EXERCISE GOAL: Starting at the first line of the data, print every line up to and including the one with "rememoran, con todo", but no pictures.

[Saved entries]
□ □ □ □ □ □ □
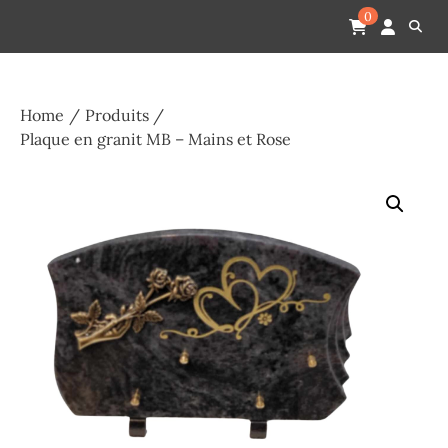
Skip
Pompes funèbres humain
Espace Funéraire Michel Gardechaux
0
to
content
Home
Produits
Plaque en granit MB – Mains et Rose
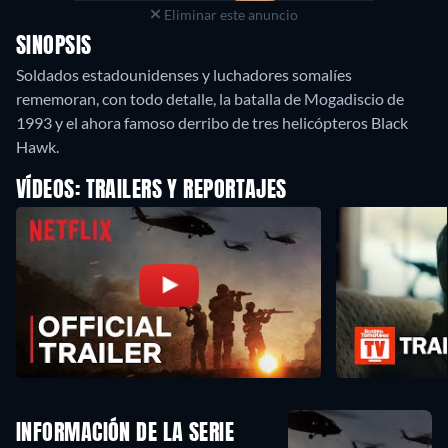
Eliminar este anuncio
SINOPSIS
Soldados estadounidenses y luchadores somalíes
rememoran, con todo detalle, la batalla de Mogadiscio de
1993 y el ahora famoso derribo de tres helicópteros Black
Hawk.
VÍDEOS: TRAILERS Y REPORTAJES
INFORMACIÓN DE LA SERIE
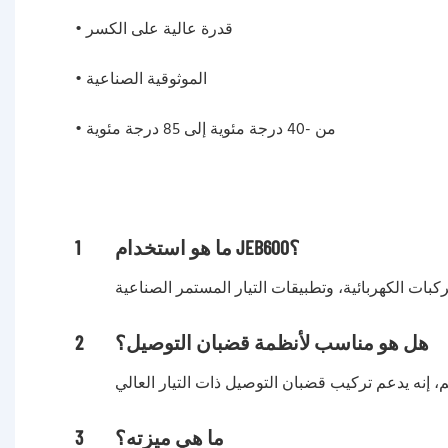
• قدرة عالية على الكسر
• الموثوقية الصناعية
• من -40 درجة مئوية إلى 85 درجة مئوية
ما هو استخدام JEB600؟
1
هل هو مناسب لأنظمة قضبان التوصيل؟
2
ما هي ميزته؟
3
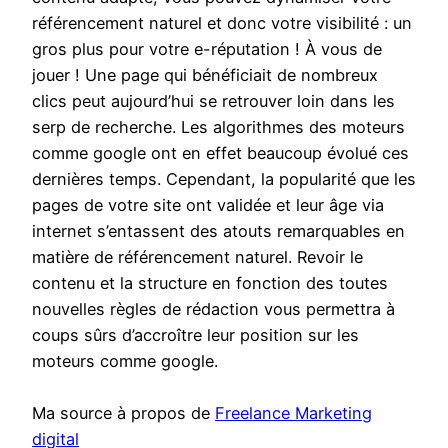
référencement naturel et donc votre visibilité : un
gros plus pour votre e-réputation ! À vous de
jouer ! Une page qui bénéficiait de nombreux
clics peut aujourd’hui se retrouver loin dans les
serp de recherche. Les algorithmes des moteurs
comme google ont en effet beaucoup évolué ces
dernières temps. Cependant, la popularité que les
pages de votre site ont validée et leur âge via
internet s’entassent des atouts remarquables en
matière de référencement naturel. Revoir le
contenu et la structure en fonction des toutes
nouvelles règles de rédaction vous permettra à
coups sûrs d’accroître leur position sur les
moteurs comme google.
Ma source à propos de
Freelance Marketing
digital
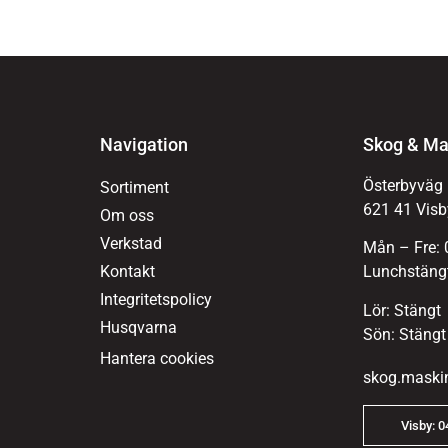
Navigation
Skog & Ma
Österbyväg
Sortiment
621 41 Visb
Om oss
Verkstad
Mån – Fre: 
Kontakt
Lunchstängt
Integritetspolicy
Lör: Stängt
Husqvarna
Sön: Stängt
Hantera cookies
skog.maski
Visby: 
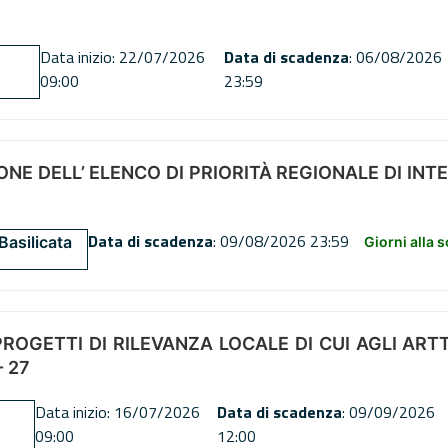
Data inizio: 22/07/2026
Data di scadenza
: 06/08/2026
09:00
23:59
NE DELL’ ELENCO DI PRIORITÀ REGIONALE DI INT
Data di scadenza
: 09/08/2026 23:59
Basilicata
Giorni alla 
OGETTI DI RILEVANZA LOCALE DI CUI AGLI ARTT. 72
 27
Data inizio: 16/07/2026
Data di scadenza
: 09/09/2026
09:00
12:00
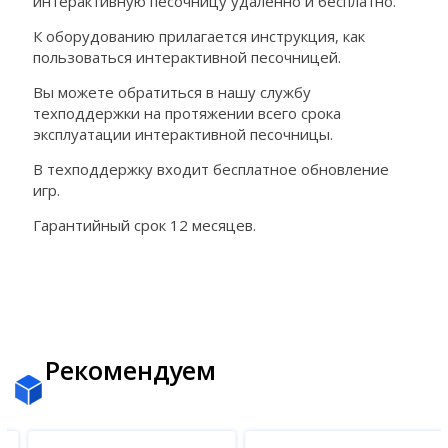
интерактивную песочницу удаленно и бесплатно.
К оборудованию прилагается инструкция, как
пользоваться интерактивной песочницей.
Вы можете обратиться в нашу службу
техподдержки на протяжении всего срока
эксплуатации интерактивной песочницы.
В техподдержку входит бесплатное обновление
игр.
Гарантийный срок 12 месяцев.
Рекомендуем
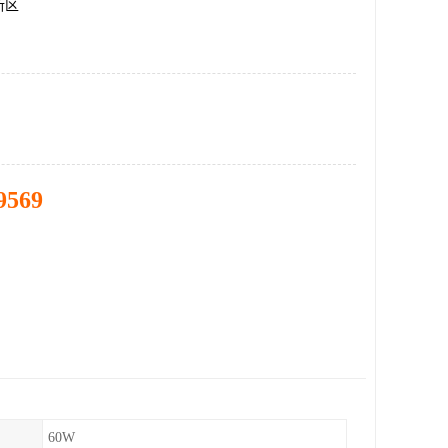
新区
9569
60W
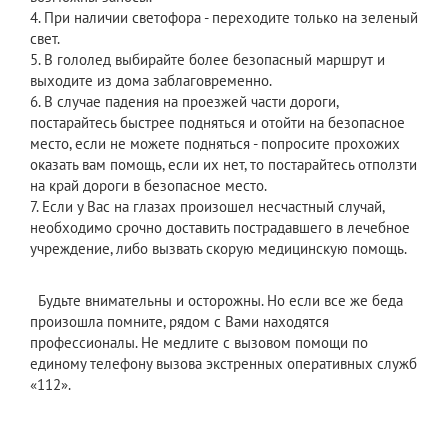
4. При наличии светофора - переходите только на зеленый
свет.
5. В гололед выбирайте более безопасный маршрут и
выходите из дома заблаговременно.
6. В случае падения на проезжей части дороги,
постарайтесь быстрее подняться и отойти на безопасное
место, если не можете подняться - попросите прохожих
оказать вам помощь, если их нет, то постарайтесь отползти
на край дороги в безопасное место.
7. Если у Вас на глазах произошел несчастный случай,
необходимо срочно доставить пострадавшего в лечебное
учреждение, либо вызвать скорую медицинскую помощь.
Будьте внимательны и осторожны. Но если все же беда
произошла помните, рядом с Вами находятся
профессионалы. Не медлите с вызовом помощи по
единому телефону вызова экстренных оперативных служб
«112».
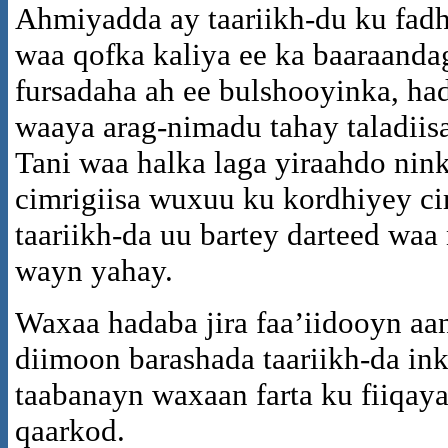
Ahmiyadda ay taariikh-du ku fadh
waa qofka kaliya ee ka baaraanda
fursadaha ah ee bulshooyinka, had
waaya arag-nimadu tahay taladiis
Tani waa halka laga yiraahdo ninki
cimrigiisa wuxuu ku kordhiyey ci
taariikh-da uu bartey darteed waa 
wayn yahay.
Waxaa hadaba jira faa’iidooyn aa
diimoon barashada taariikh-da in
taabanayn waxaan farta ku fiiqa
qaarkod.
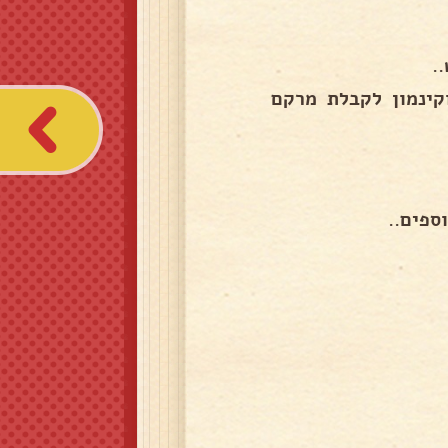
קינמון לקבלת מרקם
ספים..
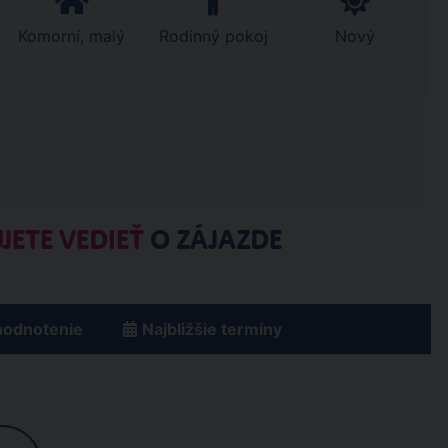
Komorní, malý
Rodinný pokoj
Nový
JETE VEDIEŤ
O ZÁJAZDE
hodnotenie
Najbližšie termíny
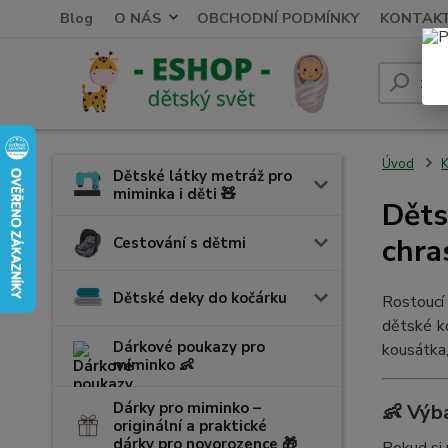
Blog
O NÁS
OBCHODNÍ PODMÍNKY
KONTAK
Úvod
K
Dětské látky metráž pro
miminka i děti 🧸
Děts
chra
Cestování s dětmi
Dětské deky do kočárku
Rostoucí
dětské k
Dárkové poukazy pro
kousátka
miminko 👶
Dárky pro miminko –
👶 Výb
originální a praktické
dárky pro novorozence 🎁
□ □ □ □ □ □ □
EXERCISE RESULT:
Skip
Pompes funèbres humain
Espace Funéraire Michel Gardechaux
0
to
content
Home
Produits
Plaque en granit MB – Mains et Rose
Eliminar este anuncio
SINOPSIS
Soldados estadounidenses y luchadores somalíes
rememoran, con todo detalle, la batalla de Mogadiscio de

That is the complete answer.